> _EXERCISE REQUIREMENTS_: Of the material below, the lines to be retyped are those from the line containing "Глубокое сравнение" through the line containing "пользователей своей мощностью, доступностью и", inclusive; reproduce them exactly.

> _DATA SECTION_:

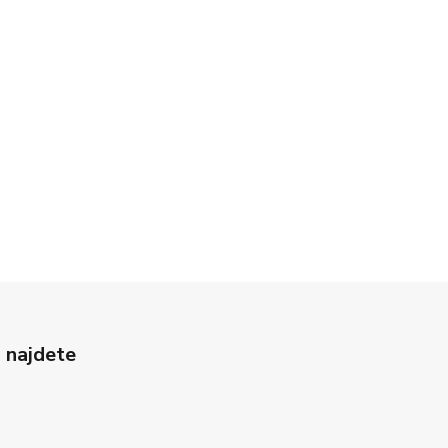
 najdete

==

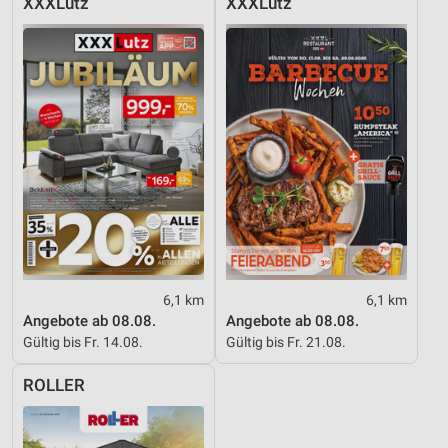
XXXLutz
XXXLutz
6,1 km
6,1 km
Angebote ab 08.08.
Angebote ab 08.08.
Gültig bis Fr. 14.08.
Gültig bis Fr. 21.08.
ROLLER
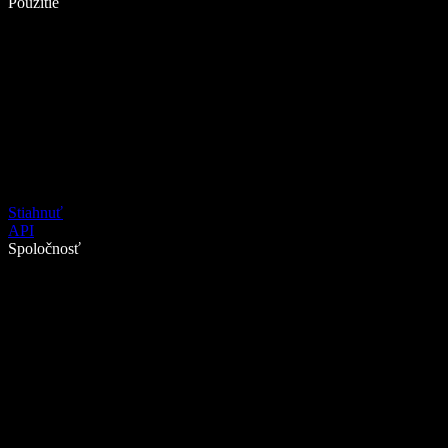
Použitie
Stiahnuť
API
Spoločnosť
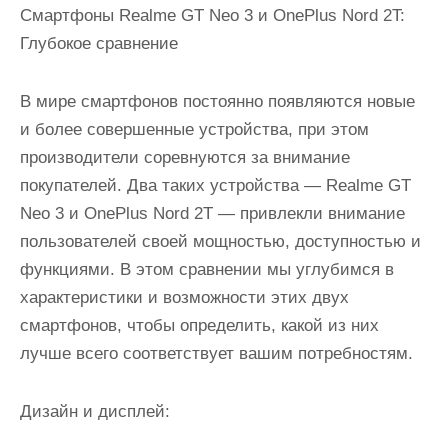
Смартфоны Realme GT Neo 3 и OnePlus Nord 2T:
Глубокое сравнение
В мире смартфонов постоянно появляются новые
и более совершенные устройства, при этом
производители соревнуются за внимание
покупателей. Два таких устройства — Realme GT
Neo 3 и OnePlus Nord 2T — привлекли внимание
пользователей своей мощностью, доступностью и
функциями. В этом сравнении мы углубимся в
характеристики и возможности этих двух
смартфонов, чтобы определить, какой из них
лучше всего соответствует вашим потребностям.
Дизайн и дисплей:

--

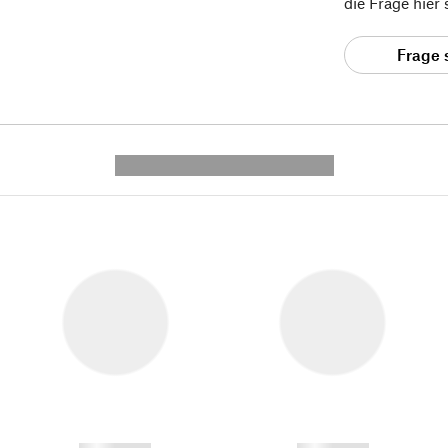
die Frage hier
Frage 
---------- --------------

> _RESPONSE TO THIS TASK_:
Глубокое сравнение
В мире смартфонов постоянно появляются новые
и более совершенные устройства, при этом
производители соревнуются за внимание
покупателей. Два таких устройства — Realme GT
Neo 3 и OnePlus Nord 2T — привлекли внимание
пользователей своей мощностью, доступностью и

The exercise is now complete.